AE - Para a linguagem teológica, não basta esta parte técnica, uma tecnofilia, não é suficiente.

PA   – Não, de forma alguma. É preciso que não nos deixemos enganar, deste ponto de vista, é preciso perceber o que leva o homem a agir. No fundo, o grande preconceito que temos, talvez o tenhamos vivido sempre e sobretudo no século passado, foi o de separar a espiritualidade do homem da sua elaboração tecnológica.

Na realidade, a tecnologia é uma forma de espiritualidade, isto é, exprime necessidades espirituais do homem, é um facto no qual atua a liberdade, o bem e o mal. Ficamos impressionados pelo uso terrível da tecnologia na II Guerra Mundial, da bomba, substancialmente. Ficamos impressionados com este uso negativo e consideramos a tecnologia como algo frio, distante, desumano. Mas na verdade não é assim, porque a tecnologia tem um papel importante no projeto de Deus para a humanidade.

No fundo, a verdadeira pergunta da ciberteologia é muito simples: qual é o projeto de Deus na internet, isto é, qual é o significado no plano de Deus para a humanidade.

 

AE - Coloco uma questão hipotética: ainda que não nos devamos centrar apenas na tecnologia, é possível pensar que um dia essa tecnologia seja uma extensão do humano, não só do ponto de vista externo, mas também implantada ou noutras dimensões. Que desafios pode trazer à Teologia esta fusão da tecnologia no humano?

PA   – Vejamos, é preciso perceber, discernir sobre o concreto, não se podem fazer discursos demasiado abstratos, porque como dizia antes, o campo da tecnologia é o campo da liberdade, no qual o homem pode agir bem ou mal e isto deriva sempre da sua espiritualidade. Onde não é possível o mal, não há sequer liberdade.

O facto de ser possível agir mal significa que há verdadeiramente um campo de escolha, o campo da liberdade. Temos de estar muito atentos a isto, porque é preciso salvaguardar a humanidade do homem: não é idolatrar a tecnologia, mas perceber como e se a elaboração tecnológica do homem responde à sua vocação do seu espírito. Aqui entra em função, se quisermos, o discurso moral, do meu ponto de vista a Teologia Espiritual.

 

AE - Para não se perder esta dimensão que vai para lá da mundanidade, digamos…

PA   – Esta é a questão: é preciso ter em conta não só a liberdade de fazer o bem e o mal mas também a capacidade de o homem exprimir os valores mais profundos da sua humanidade.

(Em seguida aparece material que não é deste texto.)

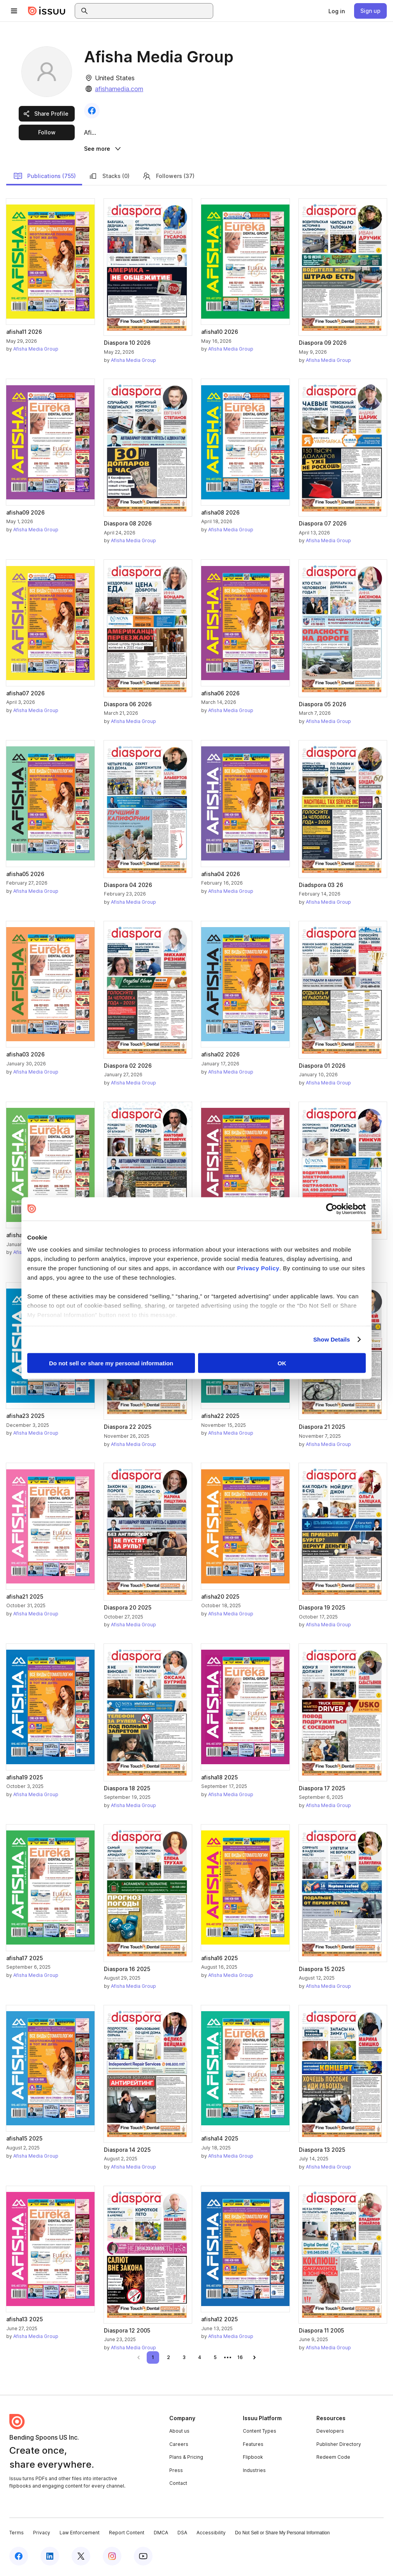 The image size is (393, 2576). What do you see at coordinates (16, 2534) in the screenshot?
I see `Terms` at bounding box center [16, 2534].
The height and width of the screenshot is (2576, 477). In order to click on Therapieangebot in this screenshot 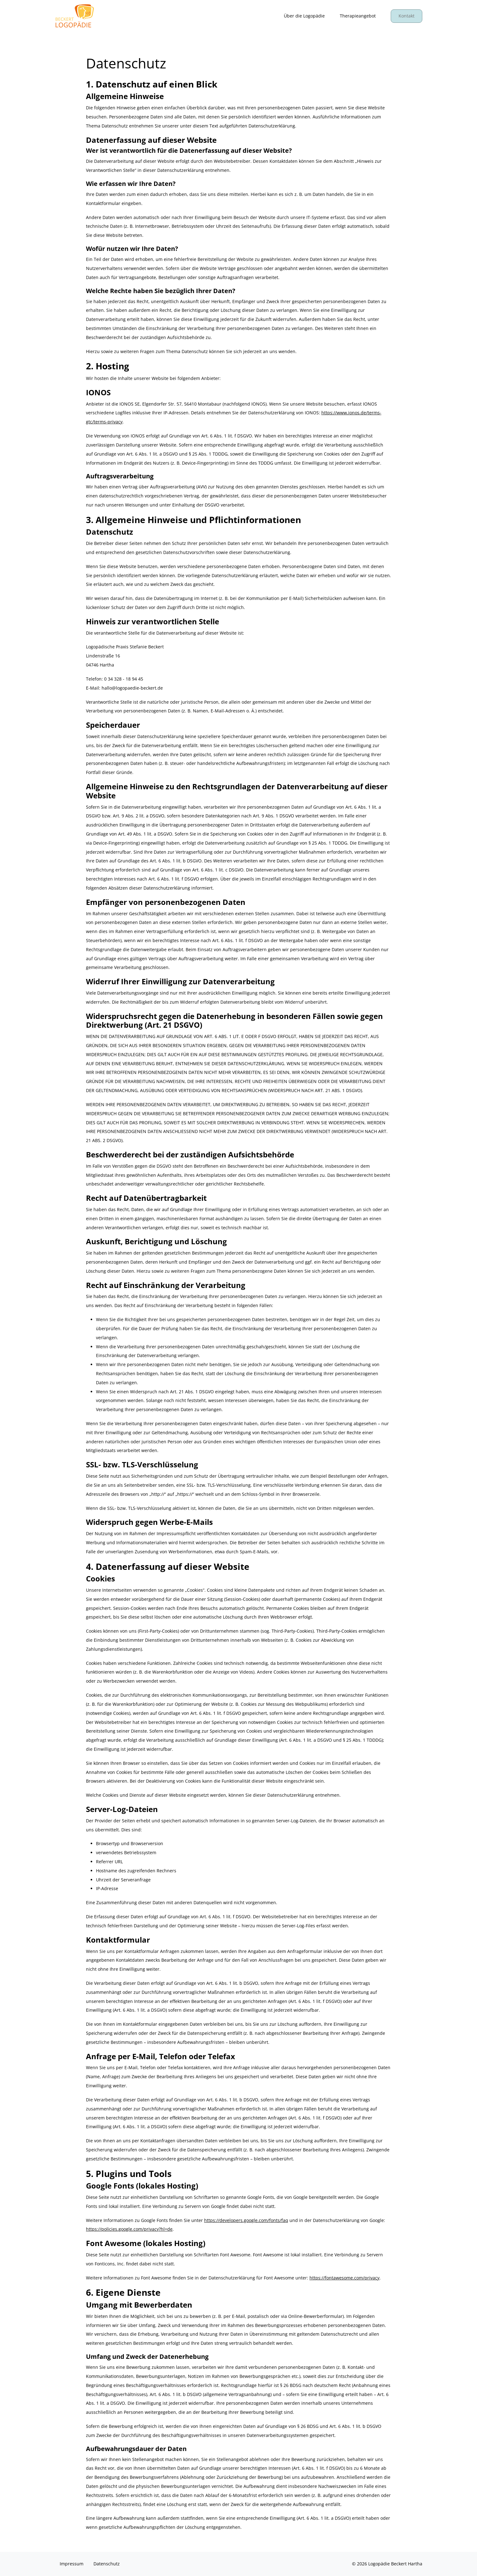 , I will do `click(358, 16)`.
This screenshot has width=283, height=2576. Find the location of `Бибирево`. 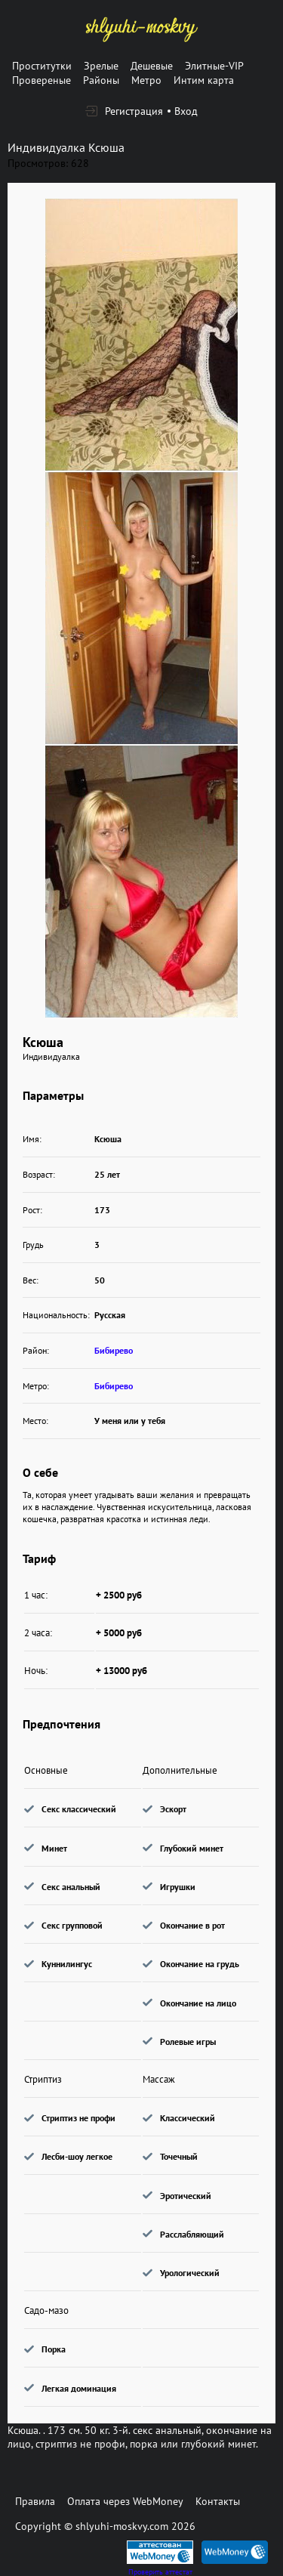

A tecnologia pode ser uma grande aliada.

De facto, Bento XVI, na sua mensagem para o Dia Mundial das Comunicações Sociais de há dois anos, disse com toda a clareza que a tecnologia pode ajudar o homem a satisfazer o seu desejo de sentido. Mas Paulo VI, em 1964, falamos de um mundo, verdadeiramente um outro mundo, disse que o cérebro mecânico pode ir em auxílio do cérebro espiritual. Ou seja, o computador, o cérebro mecânico vai ajudar o cérebro espiritual do homem que se exprime no pensamento, na linguagem.

A Igreja, na realidade, sempre percebeu a conexão profunda, vital, entre tecnologia e espiritualidade, somos nós que temos dificuldades para vivê-la a fundo.